- _Task requirements_
Only some lines are wanted. Transcribe, exactly, the lines below from the line with "Sie in der Datenschutzerklärung von facebook" up to and including the line with "Sie durch Anklicken des Instagram – Buttons".

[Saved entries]

══════════

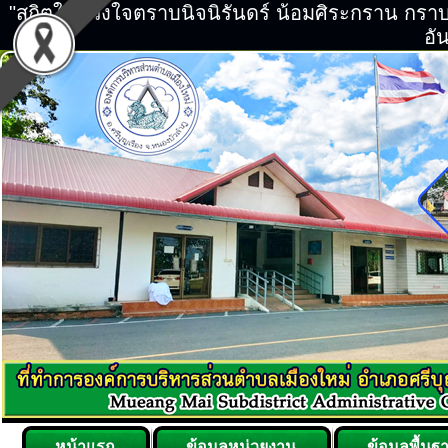
"สถิตในดวงใจตราบนิจนิรันดร์ น้อมศิระกราน กร
อัน
หน้าแรก
ข้อมูลหน่วยงาน
ข้อมูลพื้นฐ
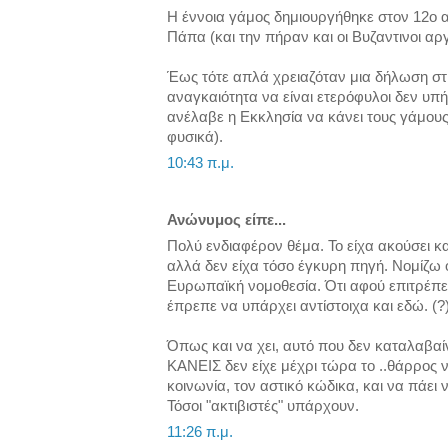
Η έννοια γάμος δημιουργήθηκε στον 12ο 
Πάπα (και την πήραν και οι Βυζαντινοι αρ
Έως τότε απλά χρειαζόταν μια δήλωση στις
αναγκαιότητα να είναι ετερόφυλοι δεν υπή
ανέλαβε η Εκκλησία να κάνει τους γάμους.
φυσικά).
10:43 π.μ.
Ανώνυμος είπε...
Πολύ ενδιαφέρον θέμα. Το είχα ακούσει κα
αλλά δεν είχα τόσο έγκυρη πηγή. Νομίζω ό
Ευρωπαϊκή νομοθεσία. Ότι αφού επιτρέπε
έπρεπε να υπάρχει αντίστοιχα και εδώ. (?
Όπως και να χει, αυτό που δεν καταλαβαί
ΚΑΝΕΙΣ δεν είχε μέχρι τώρα το ..θάρρος 
κοινωνία, τον αστικό κώδικα, και να πάει 
Τόσοι "ακτιβιστές" υπάρχουν.
11:26 π.μ.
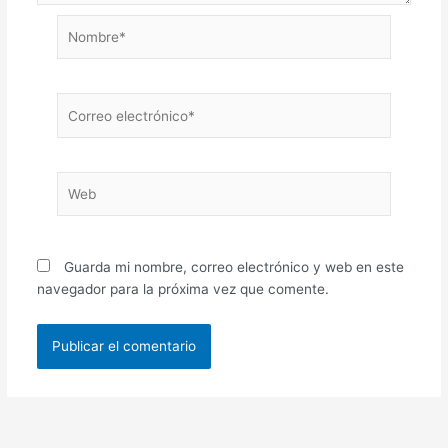
Nombre*
Correo
electrónico*
Web
Guarda mi nombre, correo electrónico y web en este
navegador para la próxima vez que comente.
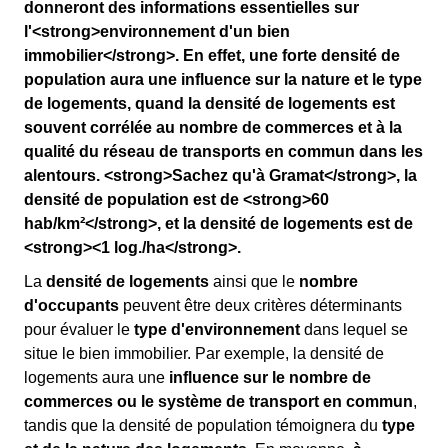
donneront des informations essentielles sur
l'<strong>environnement d'un bien
immobilier</strong>. En effet, une forte densité de
population aura une influence sur la nature et le type
de logements, quand la densité de logements est
souvent corrélée au nombre de commerces et à la
qualité du réseau de transports en commun dans les
alentours. <strong>Sachez qu'à Gramat</strong>, la
densité de population est de <strong>60
hab/km²</strong>, et la densité de logements est de
<strong><1 log./ha</strong>.
La
densité de logements
ainsi que le
nombre
d'occupants
peuvent être deux critères déterminants
pour évaluer le
type d'environnement
dans lequel se
situe le bien immobilier. Par exemple, la densité de
logements aura une
influence sur le nombre de
commerces ou le système de transport en commun
,
tandis que la densité de population témoignera du
type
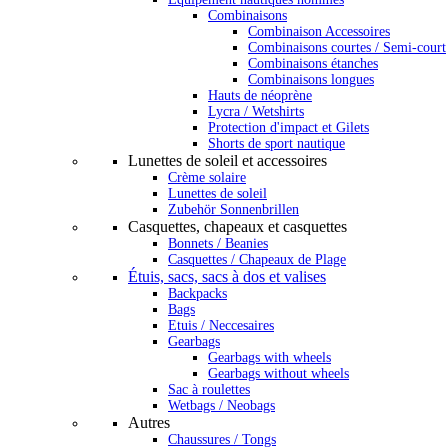
Combinaisons
Combinaison Accessoires
Combinaisons courtes / Semi-court
Combinaisons étanches
Combinaisons longues
Hauts de néoprène
Lycra / Wetshirts
Protection d'impact et Gilets
Shorts de sport nautique
Lunettes de soleil et accessoires
Crème solaire
Lunettes de soleil
Zubehör Sonnenbrillen
Casquettes, chapeaux et casquettes
Bonnets / Beanies
Casquettes / Chapeaux de Plage
Étuis, sacs, sacs à dos et valises
Backpacks
Bags
Etuis / Neccesaires
Gearbags
Gearbags with wheels
Gearbags without wheels
Sac à roulettes
Wetbags / Neobags
Autres
Chaussures / Tongs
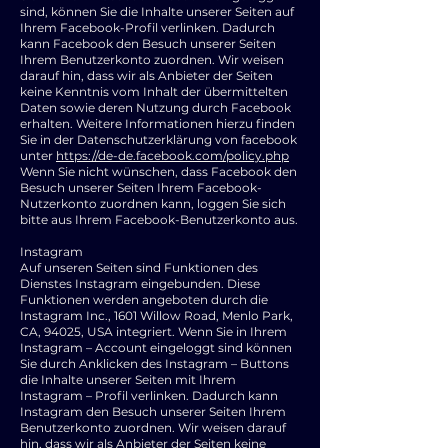
sind, können Sie die Inhalte unserer Seiten auf
Ihrem Facebook-Profil verlinken. Dadurch
kann Facebook den Besuch unserer Seiten
Ihrem Benutzerkonto zuordnen. Wir weisen
darauf hin, dass wir als Anbieter der Seiten
keine Kenntnis vom Inhalt der übermittelten
Daten sowie deren Nutzung durch Facebook
erhalten. Weitere Informationen hierzu finden
Sie in der Datenschutzerklärung von facebook
unter
https://de-de.facebook.com/policy.php
Wenn Sie nicht wünschen, dass Facebook den
Besuch unserer Seiten Ihrem Facebook-
Nutzerkonto zuordnen kann, loggen Sie sich
bitte aus Ihrem Facebook-Benutzerkonto aus.
Instagram
Auf unseren Seiten sind Funktionen des
Dienstes Instagram eingebunden. Diese
Funktionen werden angeboten durch die
Instagram Inc., 1601 Willow Road, Menlo Park,
CA, 94025, USA integriert. Wenn Sie in Ihrem
Instagram – Account eingeloggt sind können
Sie durch Anklicken des Instagram – Buttons
die Inhalte unserer Seiten mit Ihrem
Instagram – Profil verlinken. Dadurch kann
Instagram den Besuch unserer Seiten Ihrem
Benutzerkonto zuordnen. Wir weisen darauf
hin, dass wir als Anbieter der Seiten keine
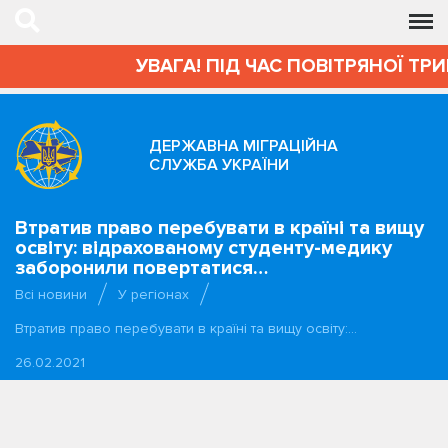
УВАГА! ПІД ЧАС ПОВІТРЯНОЇ ТРИВ
ДЕРЖАВНА МІГРАЦІЙНА
СЛУЖБА УКРАЇНИ
Втратив право перебувати в країні та вищу
освіту: відрахованому студенту-медику
заборонили повертатися…
Всі новини
У регіонах
Втратив право перебувати в країні та вищу освіту:…
26.02.2021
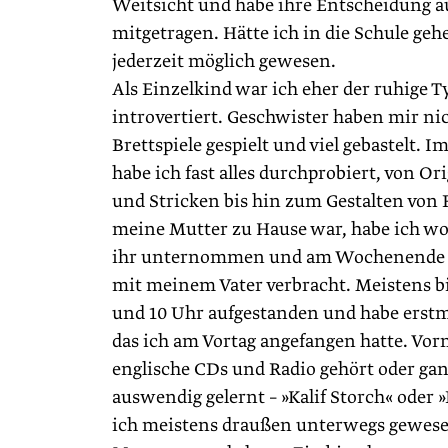
Weitsicht und habe ihre Entscheidung 
mitgetragen. Hätte ich in die Schule geh
jederzeit möglich gewesen.
Als Einzelkind war ich eher der ruhige T
introvertiert. Geschwister haben mir nic
Brettspiele gespielt und viel gebastelt. I
habe ich fast alles durchprobiert, von O
und Stricken bis hin zum Gestalten von 
meine Mutter zu Hause war, habe ich wo
ihr unternommen und am Wochenende 
mit meinem Vater verbracht. Meistens b
und 10 Uhr aufgestanden und habe erstma
das ich am Vortag angefangen hatte. Vorm
englische CDs und Radio gehört oder g
auswendig gelernt – »Kalif Storch« oder
ich meistens draußen unterwegs gewesen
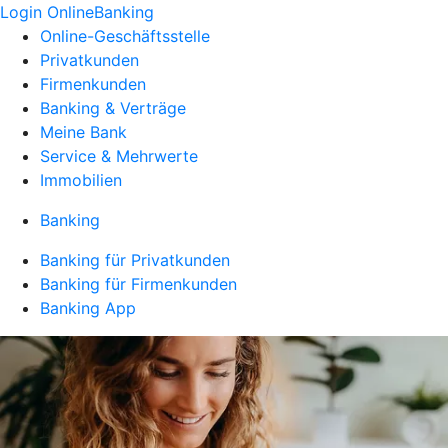
Login OnlineBanking
Online-Geschäftsstelle
Privatkunden
Firmenkunden
Banking & Verträge
Meine Bank
Service & Mehrwerte
Immobilien
Banking
Banking für Privatkunden
Banking für Firmenkunden
Banking App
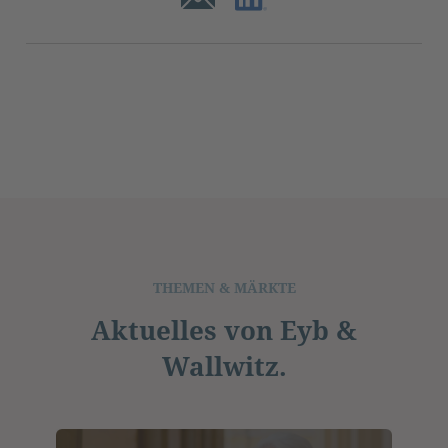
THEMEN & MÄRKTE
Aktuelles von Eyb &
Wallwitz.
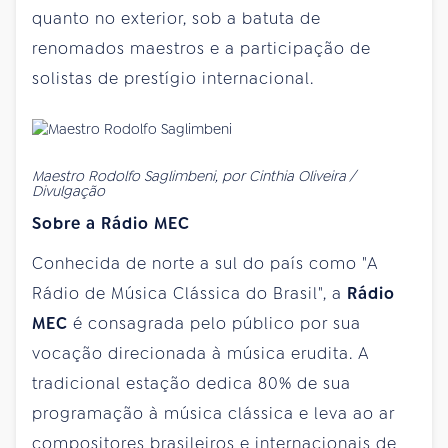
quanto no exterior, sob a batuta de
renomados maestros e a participação de
solistas de prestígio internacional.
Maestro Rodolfo Saglimbeni, por Cinthia Oliveira /
Divulgação
Sobre a Rádio MEC
Conhecida de norte a sul do país como "A
Rádio de Música Clássica do Brasil", a
Rádio
MEC
é consagrada pelo público por sua
vocação direcionada à música erudita. A
tradicional estação dedica 80% de sua
programação à música clássica e leva ao ar
compositores brasileiros e internacionais de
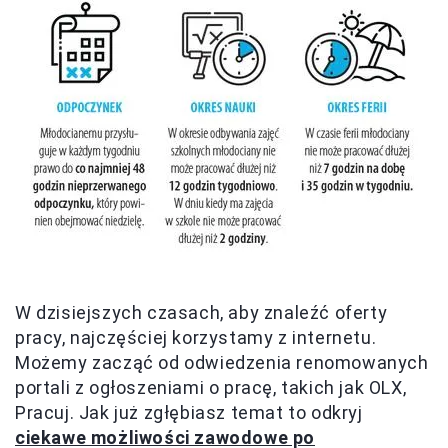
W dzisiejszych czasach, aby znaleźć oferty
pracy, najczęściej korzystamy z internetu.
Możemy zacząć od odwiedzenia renomowanych
portali z ogłoszeniami o pracę, takich jak OLX,
Pracuj. Jak już zgłębiasz temat to odkryj
ciekawe możliwości zawodowe po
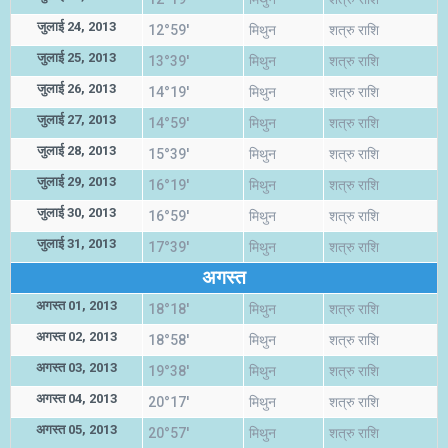
जुलाई 24, 2013
12°59'
मिथुन
शत्रु राशि
जुलाई 25, 2013
13°39'
मिथुन
शत्रु राशि
जुलाई 26, 2013
14°19'
मिथुन
शत्रु राशि
जुलाई 27, 2013
14°59'
मिथुन
शत्रु राशि
जुलाई 28, 2013
15°39'
मिथुन
शत्रु राशि
जुलाई 29, 2013
16°19'
मिथुन
शत्रु राशि
जुलाई 30, 2013
16°59'
मिथुन
शत्रु राशि
जुलाई 31, 2013
17°39'
मिथुन
शत्रु राशि
अगस्त
अगस्त 01, 2013
18°18'
मिथुन
शत्रु राशि
अगस्त 02, 2013
18°58'
मिथुन
शत्रु राशि
अगस्त 03, 2013
19°38'
मिथुन
शत्रु राशि
अगस्त 04, 2013
20°17'
मिथुन
शत्रु राशि
अगस्त 05, 2013
20°57'
मिथुन
शत्रु राशि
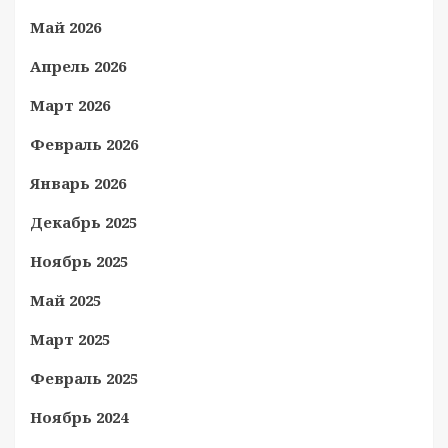
Май 2026
Апрель 2026
Март 2026
Февраль 2026
Январь 2026
Декабрь 2025
Ноябрь 2025
Май 2025
Март 2025
Февраль 2025
Ноябрь 2024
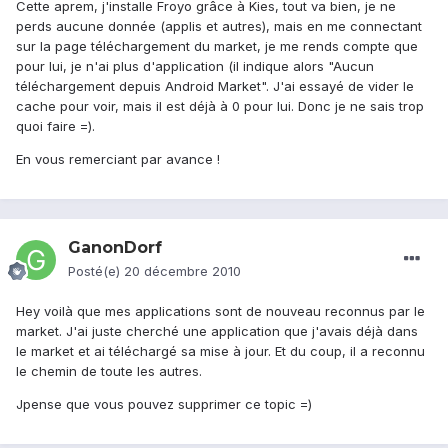
Cette aprem, j'installe Froyo grâce à Kies, tout va bien, je ne
perds aucune donnée (applis et autres), mais en me connectant
sur la page téléchargement du market, je me rends compte que
pour lui, je n'ai plus d'application (il indique alors "Aucun
téléchargement depuis Android Market". J'ai essayé de vider le
cache pour voir, mais il est déjà à 0 pour lui. Donc je ne sais trop
quoi faire =).
En vous remerciant par avance !
GanonDorf
Posté(e)
20 décembre 2010
Hey voilà que mes applications sont de nouveau reconnus par le
market. J'ai juste cherché une application que j'avais déjà dans
le market et ai téléchargé sa mise à jour. Et du coup, il a reconnu
le chemin de toute les autres.
Jpense que vous pouvez supprimer ce topic =)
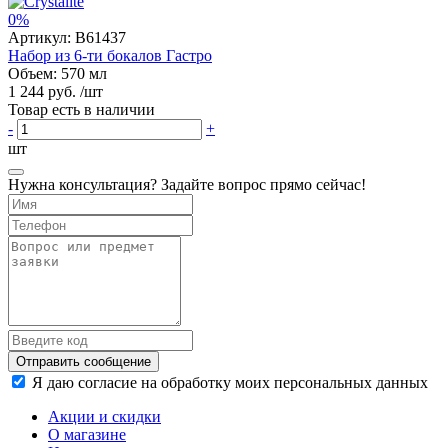
0%
Артикул:
B61437
Набор из 6-ти бокалов Гастро
Объем: 570 мл
1 244 руб.
/шт
Товар есть в наличии
-
+
шт
Нужна консультация? Задайте вопрос прямо сейчас!
Отправить сообщение
Я даю согласие на обработку моих персональных данных
Акции и скидки
О магазине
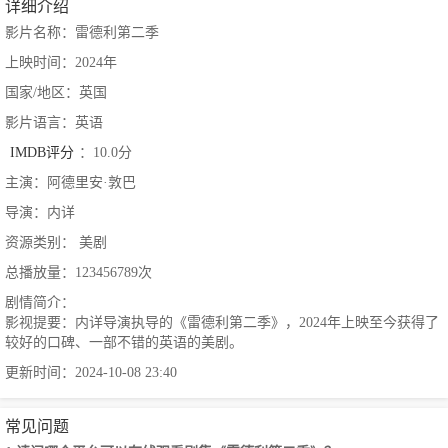
详细介绍
影片名称：雷德利第二季
上映时间：2024年
国家/地区：英国
影片语言：英语
IMDB评分
：10.0分
主演：阿德里安·敦巴
导演：内详
资源类别： 美剧
总播放量：123456789次
剧情简介：
影视提要：内详导演执导的《雷德利第二季》，2024年上映至今获得了
较好的口碑、一部不错的英语的美剧。
更新时间：2024-10-08 23:40
常见问题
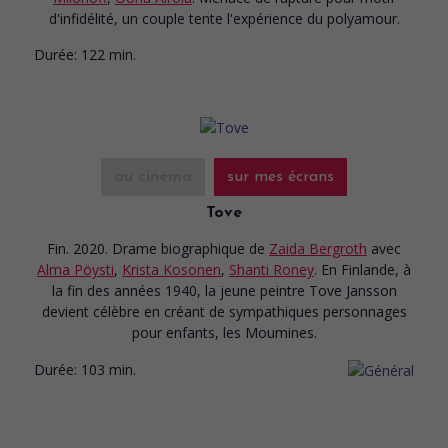
d'infidélité, un couple tente l'expérience du polyamour.
Durée:
122 min.
au cinéma
sur mes écrans
Tove
Fin. 2020. Drame biographique
de
Zaida Bergroth
avec
Alma Pöysti
,
Krista Kosonen
,
Shanti Roney
. En Finlande, à
la fin des années 1940, la jeune peintre Tove Jansson
devient célèbre en créant de sympathiques personnages
pour enfants, les Moumines.
Durée:
103 min.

══════════

- _Output of the task_
Sie in der Datenschutzerklärung von facebook
unter
https://de-de.facebook.com/policy.php
Wenn Sie nicht wünschen, dass Facebook den
Besuch unserer Seiten Ihrem Facebook-
Nutzerkonto zuordnen kann, loggen Sie sich
bitte aus Ihrem Facebook-Benutzerkonto aus.
Instagram
Auf unseren Seiten sind Funktionen des
Dienstes Instagram eingebunden. Diese
Funktionen werden angeboten durch die
Instagram Inc., 1601 Willow Road, Menlo Park,
CA, 94025, USA integriert. Wenn Sie in Ihrem
Instagram – Account eingeloggt sind können
Sie durch Anklicken des Instagram – Buttons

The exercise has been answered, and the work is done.